%%
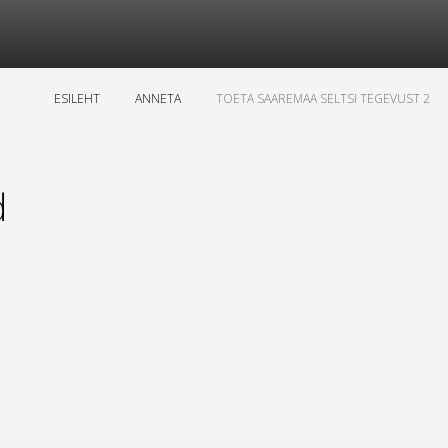
ESILEHT
ANNETA
TOETA SAAREMAA SELTSI TEGEVUST 2
d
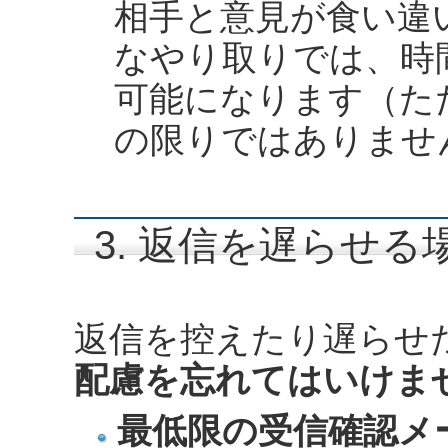
相手と意見が食い違
なやり取りでは、時
可能になります（た
の限りではありませ
3. 返信を遅らせ
返信を控えたり遅らせ
配慮を忘れてはいけま
最低限の受信確認メ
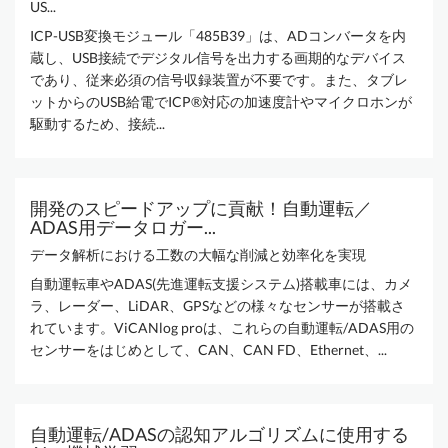
US...
ICP-USB変換モジュール「485B39」は、ADコンバータを内
蔵し、USB接続でデジタル信号を出力する画期的なデバイス
であり、従来必須の信号収録装置が不要です。また、タブレ
ットからのUSB給電でICP®対応の加速度計やマイクロホンが
駆動するため、接続...
開発のスピードアップに貢献！自動運転／
ADAS用データロガー...
データ解析における工数の大幅な削減と効率化を実現
自動運転車やADAS(先進運転支援システム)搭載車には、カメ
ラ、レーダー、LiDAR、GPSなどの様々なセンサーが搭載さ
れています。ViCANlog proは、これらの自動運転/ADAS用の
センサーをはじめとして、CAN、CAN FD、Ethernet、...
自動運転/ADASの認知アルゴリズムに使用する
%%
Exercise description: All entries must be output unchanged, with every picture omitted.

Result:
ESILEHT
ANNETA
TOETA SAAREMAA SELTSI TEGEVUST 2
d
相手と意見が食い違
なやり取りでは、時
可能になります（た
の限りではありませ
3. 返信を遅らせ
返信を控えたり遅らせ
配慮を忘れてはいけま
最低限の受信確認メ
US...
ICP-USB変換モジュール「485B39」は、ADコンバータを内
蔵し、USB接続でデジタル信号を出力する画期的なデバイス
であり、従来必須の信号収録装置が不要です。また、タブレ
ットからのUSB給電でICP®対応の加速度計やマイクロホンが
駆動するため、接続...
開発のスピードアップに貢献！自動運転／
ADAS用データロガー...
データ解析における工数の大幅な削減と効率化を実現
自動運転車やADAS(先進運転支援システム)搭載車には、カメ
ラ、レーダー、LiDAR、GPSなどの様々なセンサーが搭載さ
れています。ViCANlog proは、これらの自動運転/ADAS用の
センサーをはじめとして、CAN、CAN FD、Ethernet、...
自動運転/ADASの認知アルゴリズムに使用する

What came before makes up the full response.